That certainly fits with my experience - of the 5 events I've taken part in this year (all 200 - 400km, fairly small fields), I'm pretty sure I've been the only woman apart from on the 400 where there was a tandeming couple. However, I have to say that I've nearly always found someone to ride with even if 'with' isn't exactly alongside all the time as I tend to be slow on steeper climbs and faster over undulating/rolling terrain. The exception was the first event when I was a bit of a late starter (just by 10mins) on a horrendous day, so few starters anyway on the long course (there were a couple of shorter events run concurrently using the some of the same controls, and these events seemed to have more women judging by the turn out at the feed station), and I couldn't find the first control so I and another late starter whom I'd caught wandered up and down the road together until a kindly jogger noted that he'd seen a number of cyclists congregating...then I packed with frozen feet.


----------



## Nuncio (9 May 2011)

summerdays said:


> Done - as a non audaxer. What's the shortest an audax ever is?

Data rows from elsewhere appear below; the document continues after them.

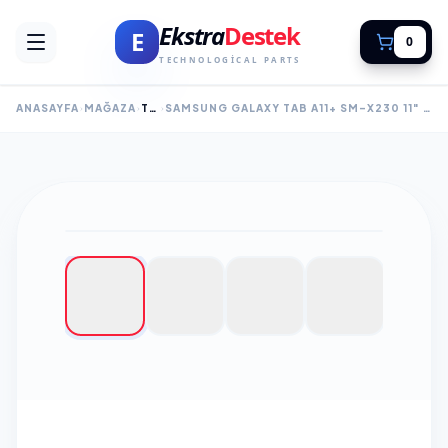
Ekstra
Destek
E
0
TECHNOLOGICAL PARTS
ANASAYFA
MAĞAZA
TABLET
SAMSUNG GALAXY TAB A11+ SM-X230 11" EKRAN, 8GB RAM, 256GB HAFIZA, WIFI, SILVER ANDROID TABLET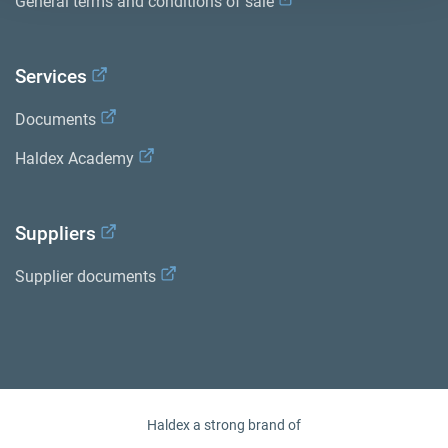
General terms and conditions of sale
Services
Documents
Haldex Academy
Suppliers
Supplier documents
Haldex a strong brand of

There are a smattering of events of between 50km and 60km: maybe around 20 throughout the year. There are far, far more 100km events. The shortest distance for a 'Randonnee' is 200km - this is considered the shortest ride that can be described a 'long-distance' by AUK and the shortest that attracts distance points, if that's your bag.


----------



## ColinJ (9 May 2011)

AudaxUK said:


> There seems to be a problem with the questionnaire if you're using Internet Explorer 7 at certain zooms. If you're having problems, zoom in or out a level, or use another browser. That should fix the issue. We're working on a fix, but it might not happen this time round.


I forgot to mention that it looked fine in my Browser - Opera 11.01.


----------